> Material to process
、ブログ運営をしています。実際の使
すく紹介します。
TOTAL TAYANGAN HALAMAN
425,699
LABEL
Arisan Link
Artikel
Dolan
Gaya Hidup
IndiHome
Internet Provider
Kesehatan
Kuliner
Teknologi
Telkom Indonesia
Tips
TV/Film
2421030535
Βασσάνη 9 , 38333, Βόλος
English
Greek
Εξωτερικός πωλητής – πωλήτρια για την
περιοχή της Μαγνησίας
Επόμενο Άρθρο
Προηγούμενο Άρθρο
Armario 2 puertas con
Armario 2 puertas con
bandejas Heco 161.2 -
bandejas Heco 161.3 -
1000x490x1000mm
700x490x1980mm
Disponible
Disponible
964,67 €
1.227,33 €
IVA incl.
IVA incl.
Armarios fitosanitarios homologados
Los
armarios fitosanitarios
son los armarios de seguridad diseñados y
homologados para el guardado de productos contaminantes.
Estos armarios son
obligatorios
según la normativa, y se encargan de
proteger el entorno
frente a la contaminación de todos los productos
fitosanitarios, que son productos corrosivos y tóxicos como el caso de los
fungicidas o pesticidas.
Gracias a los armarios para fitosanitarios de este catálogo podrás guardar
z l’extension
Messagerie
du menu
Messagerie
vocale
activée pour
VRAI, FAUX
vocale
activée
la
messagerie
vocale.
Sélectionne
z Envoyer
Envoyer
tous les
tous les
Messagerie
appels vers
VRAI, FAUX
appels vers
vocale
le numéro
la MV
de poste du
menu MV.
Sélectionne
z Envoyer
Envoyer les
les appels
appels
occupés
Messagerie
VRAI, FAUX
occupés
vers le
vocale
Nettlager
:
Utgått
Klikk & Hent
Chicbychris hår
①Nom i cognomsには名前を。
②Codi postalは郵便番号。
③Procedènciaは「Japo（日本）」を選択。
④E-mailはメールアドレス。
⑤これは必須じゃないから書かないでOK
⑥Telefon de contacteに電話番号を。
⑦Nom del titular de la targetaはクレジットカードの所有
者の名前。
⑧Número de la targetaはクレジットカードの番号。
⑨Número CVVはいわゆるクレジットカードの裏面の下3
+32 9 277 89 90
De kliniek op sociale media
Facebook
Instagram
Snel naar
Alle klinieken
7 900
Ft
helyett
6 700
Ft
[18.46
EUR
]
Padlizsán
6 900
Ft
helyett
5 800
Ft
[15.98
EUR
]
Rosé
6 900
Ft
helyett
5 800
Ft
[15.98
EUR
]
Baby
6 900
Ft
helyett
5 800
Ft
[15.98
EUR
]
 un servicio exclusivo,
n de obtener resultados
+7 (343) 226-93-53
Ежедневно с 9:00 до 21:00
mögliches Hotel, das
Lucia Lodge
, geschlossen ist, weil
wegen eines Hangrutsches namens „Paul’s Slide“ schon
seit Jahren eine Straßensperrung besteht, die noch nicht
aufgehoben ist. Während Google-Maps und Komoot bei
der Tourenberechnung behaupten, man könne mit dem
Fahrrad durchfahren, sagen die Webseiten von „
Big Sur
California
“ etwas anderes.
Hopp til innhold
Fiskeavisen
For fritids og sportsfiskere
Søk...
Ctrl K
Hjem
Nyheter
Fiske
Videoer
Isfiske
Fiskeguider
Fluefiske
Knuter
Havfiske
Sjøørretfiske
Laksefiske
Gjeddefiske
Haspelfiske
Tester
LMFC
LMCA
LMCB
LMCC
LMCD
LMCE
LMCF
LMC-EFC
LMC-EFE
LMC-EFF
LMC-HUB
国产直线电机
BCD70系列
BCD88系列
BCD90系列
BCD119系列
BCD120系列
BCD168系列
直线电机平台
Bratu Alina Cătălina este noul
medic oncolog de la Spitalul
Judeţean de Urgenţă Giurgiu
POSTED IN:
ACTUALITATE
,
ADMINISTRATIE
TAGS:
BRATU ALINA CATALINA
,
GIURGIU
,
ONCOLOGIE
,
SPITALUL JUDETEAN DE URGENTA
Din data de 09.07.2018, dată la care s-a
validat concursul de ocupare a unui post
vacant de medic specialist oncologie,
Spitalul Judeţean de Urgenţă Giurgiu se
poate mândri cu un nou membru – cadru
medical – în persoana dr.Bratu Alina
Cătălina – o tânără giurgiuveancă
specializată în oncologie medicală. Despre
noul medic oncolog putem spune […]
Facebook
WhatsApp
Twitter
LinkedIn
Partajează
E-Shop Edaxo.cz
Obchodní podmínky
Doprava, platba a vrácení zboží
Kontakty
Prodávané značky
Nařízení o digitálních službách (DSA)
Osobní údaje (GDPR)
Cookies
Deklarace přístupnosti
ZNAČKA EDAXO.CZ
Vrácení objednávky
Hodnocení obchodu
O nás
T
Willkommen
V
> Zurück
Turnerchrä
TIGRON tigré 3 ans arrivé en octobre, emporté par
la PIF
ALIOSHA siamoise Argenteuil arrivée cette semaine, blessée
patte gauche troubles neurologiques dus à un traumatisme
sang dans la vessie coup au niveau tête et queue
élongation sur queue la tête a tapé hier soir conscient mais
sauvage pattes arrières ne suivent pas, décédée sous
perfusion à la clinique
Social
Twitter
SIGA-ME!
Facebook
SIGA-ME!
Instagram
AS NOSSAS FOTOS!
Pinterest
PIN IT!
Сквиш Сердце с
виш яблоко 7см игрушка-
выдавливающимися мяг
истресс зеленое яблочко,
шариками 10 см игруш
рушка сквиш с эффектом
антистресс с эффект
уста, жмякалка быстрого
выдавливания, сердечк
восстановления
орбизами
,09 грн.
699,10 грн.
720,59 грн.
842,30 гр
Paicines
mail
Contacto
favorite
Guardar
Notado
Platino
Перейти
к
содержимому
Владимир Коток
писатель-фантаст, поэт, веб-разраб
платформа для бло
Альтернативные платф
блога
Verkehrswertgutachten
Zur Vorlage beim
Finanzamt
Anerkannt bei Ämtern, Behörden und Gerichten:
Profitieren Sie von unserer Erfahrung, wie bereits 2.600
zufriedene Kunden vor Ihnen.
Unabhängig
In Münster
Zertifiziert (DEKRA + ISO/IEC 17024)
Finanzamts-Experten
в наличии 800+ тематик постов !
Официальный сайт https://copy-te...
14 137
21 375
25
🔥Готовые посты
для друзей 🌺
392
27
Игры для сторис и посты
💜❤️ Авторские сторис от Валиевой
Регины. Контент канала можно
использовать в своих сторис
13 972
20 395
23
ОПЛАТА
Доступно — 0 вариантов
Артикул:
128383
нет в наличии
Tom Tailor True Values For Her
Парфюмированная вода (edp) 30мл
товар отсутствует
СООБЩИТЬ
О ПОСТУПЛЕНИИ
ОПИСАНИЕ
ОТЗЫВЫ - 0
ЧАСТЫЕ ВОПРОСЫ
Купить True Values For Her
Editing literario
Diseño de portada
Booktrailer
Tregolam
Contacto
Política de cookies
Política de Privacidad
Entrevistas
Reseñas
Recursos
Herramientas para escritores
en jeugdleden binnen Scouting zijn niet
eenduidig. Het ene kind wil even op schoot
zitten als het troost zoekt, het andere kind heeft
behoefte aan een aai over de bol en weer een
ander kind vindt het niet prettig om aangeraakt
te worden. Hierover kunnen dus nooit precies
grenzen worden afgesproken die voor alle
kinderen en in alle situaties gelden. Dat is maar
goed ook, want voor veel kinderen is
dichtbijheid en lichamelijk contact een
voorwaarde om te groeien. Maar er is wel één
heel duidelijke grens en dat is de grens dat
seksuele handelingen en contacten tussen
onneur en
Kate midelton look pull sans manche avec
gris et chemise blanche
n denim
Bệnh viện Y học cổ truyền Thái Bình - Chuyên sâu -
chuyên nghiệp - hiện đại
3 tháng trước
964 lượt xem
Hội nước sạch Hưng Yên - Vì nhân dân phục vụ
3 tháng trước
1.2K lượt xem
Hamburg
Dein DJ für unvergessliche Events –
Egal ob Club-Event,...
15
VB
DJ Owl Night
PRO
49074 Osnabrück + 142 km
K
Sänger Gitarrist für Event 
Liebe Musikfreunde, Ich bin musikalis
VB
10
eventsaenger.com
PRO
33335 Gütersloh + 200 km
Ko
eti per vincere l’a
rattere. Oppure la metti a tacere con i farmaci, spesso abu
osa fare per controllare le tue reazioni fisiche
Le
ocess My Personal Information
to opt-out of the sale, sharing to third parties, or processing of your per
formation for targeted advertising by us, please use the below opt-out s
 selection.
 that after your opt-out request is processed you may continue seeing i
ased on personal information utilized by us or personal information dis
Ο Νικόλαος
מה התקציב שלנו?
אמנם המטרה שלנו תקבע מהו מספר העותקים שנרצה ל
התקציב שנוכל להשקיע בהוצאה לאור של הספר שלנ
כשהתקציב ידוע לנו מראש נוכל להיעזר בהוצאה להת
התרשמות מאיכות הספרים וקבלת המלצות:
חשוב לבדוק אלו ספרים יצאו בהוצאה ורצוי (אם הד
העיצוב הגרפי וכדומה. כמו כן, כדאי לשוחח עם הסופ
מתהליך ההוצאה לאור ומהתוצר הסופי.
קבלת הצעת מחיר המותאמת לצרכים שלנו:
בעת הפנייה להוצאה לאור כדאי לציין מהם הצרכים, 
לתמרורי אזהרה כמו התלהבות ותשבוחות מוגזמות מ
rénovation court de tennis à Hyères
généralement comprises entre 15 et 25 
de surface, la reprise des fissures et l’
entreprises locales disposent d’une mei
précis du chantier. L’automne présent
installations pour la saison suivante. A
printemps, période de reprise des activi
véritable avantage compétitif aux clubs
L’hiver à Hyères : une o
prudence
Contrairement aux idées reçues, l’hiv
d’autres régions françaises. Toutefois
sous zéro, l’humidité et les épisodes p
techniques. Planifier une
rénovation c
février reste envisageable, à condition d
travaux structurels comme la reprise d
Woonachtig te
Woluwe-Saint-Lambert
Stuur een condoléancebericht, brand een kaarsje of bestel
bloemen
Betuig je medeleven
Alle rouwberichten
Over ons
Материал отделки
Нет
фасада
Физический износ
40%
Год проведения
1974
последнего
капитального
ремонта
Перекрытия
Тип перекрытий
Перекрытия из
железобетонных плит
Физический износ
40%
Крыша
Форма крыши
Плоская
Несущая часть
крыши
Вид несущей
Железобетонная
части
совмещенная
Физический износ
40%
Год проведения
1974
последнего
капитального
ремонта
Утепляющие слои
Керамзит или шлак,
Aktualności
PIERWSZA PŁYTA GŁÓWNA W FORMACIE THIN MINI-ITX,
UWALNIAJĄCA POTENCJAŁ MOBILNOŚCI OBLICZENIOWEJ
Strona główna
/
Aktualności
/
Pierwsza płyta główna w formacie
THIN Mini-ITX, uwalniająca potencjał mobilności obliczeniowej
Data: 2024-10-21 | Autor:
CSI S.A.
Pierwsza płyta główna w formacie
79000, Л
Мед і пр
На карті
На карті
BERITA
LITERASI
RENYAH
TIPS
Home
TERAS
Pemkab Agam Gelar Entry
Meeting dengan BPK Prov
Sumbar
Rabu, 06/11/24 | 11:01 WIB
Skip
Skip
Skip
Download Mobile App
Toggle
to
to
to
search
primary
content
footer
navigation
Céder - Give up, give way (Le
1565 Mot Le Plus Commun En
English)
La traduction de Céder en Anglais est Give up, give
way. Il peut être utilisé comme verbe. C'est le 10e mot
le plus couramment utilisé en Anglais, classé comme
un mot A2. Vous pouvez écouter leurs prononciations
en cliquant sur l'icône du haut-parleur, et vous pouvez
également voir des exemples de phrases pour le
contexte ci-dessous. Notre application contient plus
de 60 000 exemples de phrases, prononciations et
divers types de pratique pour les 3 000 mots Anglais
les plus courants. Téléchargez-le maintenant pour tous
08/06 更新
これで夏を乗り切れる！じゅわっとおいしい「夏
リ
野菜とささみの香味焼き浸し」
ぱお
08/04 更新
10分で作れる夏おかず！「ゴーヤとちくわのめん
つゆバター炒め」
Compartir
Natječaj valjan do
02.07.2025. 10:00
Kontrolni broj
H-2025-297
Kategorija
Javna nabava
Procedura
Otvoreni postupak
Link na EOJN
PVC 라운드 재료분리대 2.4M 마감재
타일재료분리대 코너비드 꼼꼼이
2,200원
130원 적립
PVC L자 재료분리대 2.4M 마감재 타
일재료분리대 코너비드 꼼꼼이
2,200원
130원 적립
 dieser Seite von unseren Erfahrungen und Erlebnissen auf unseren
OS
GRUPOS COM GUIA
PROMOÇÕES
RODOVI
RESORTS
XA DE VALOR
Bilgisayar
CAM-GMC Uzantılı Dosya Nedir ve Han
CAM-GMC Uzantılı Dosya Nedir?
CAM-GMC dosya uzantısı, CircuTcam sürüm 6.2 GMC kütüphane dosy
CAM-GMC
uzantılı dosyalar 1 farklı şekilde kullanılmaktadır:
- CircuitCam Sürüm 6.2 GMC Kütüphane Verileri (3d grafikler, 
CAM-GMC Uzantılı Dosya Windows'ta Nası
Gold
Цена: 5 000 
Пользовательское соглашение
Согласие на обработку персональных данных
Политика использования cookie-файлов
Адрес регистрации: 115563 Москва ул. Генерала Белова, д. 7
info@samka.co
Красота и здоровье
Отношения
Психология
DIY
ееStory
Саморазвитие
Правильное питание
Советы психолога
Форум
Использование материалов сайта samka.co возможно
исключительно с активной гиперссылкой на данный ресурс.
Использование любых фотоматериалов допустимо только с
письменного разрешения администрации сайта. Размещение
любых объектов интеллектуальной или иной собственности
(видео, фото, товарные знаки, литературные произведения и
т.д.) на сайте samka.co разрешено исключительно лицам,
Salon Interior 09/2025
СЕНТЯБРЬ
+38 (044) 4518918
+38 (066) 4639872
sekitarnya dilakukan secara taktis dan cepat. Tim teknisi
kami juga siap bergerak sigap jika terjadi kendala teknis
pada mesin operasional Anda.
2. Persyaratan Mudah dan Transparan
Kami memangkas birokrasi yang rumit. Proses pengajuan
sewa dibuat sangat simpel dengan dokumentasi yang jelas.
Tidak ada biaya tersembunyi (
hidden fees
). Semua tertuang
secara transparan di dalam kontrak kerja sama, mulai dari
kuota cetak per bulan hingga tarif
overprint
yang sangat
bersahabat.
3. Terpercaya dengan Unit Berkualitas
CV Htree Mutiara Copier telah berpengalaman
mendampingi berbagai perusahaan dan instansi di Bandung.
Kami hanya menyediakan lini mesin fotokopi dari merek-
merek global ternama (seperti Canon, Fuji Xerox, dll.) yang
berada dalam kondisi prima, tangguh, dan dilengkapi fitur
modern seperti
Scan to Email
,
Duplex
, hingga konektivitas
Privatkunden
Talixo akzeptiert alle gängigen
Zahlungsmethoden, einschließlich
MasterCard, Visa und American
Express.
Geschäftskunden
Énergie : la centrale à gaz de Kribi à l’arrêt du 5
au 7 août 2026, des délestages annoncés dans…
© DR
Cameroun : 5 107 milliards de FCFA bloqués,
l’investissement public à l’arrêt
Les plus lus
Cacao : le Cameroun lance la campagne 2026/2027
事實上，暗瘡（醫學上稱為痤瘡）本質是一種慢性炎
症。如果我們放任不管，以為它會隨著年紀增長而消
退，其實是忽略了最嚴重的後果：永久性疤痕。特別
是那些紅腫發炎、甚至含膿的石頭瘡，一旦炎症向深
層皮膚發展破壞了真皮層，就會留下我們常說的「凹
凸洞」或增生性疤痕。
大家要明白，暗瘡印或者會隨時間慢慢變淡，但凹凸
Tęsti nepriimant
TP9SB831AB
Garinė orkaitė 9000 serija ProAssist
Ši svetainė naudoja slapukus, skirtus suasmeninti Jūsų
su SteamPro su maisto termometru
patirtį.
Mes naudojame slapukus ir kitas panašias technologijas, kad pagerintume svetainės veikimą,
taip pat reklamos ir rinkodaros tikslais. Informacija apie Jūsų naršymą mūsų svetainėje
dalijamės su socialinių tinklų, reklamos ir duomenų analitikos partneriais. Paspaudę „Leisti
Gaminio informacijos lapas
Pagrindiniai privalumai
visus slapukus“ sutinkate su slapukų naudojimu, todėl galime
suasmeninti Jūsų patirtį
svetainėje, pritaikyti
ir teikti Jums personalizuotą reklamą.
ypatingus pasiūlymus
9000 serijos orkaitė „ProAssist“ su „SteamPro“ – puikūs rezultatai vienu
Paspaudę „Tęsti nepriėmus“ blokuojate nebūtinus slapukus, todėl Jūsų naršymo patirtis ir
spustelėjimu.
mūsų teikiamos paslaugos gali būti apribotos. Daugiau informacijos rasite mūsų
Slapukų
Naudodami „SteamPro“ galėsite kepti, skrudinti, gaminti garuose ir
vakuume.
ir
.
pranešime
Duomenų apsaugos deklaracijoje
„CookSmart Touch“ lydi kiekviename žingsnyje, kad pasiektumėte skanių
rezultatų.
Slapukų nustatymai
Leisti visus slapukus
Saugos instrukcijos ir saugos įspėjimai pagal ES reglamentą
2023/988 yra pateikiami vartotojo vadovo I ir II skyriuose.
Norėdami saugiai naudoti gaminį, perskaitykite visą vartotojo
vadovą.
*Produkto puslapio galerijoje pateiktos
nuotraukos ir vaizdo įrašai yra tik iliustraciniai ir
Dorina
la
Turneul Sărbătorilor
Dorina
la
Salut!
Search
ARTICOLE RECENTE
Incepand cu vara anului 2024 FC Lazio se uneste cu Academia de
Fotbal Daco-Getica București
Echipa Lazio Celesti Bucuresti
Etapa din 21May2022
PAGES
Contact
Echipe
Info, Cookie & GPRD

> Task to complete
Write out every line of the data that holds the word "SteamPro".

> Output for this exercise
su SteamPro su maisto termometru
9000 serijos orkaitė „ProAssist“ su „SteamPro“ – puikūs rezultatai vienu
Naudodami „SteamPro“ galėsite kepti, skrudinti, gaminti garuose ir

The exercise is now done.